_PROBLEM DETAILS:_
There is material below. Print exactly the lines starting at the line with "un poquito de música y todos a bailar." and ending at the line with "DÍA INTERNACIONAL DE LAS PERSONAS", ends included, and no others.

_TASK INPUT:_
···
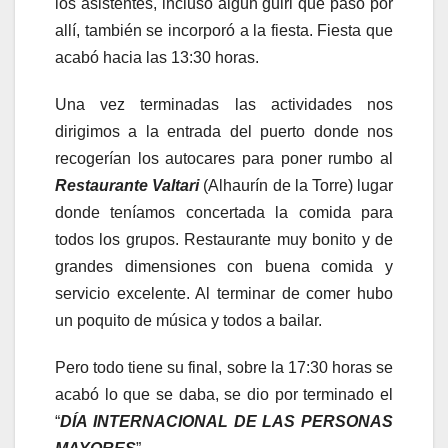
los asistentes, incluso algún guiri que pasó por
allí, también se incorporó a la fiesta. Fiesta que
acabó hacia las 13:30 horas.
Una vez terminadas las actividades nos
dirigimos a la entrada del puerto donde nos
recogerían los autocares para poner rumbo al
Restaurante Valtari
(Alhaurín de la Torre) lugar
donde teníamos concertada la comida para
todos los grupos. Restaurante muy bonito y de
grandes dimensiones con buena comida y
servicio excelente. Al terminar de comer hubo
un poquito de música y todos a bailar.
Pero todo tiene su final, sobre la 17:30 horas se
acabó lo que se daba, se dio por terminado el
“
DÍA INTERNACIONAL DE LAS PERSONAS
···
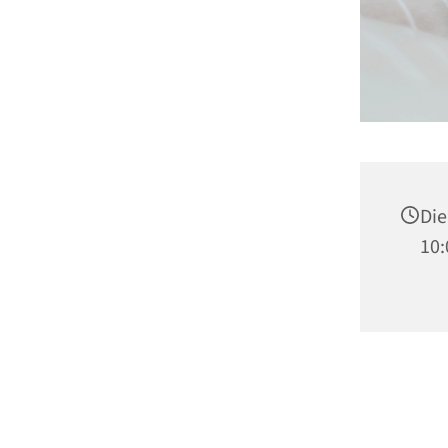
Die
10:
···
_SOLUTION:_
un poquito de música y todos a bailar.
Pero todo tiene su final, sobre la 17:30 horas se
acabó lo que se daba, se dio por terminado el
“
DÍA INTERNACIONAL DE LAS PERSONAS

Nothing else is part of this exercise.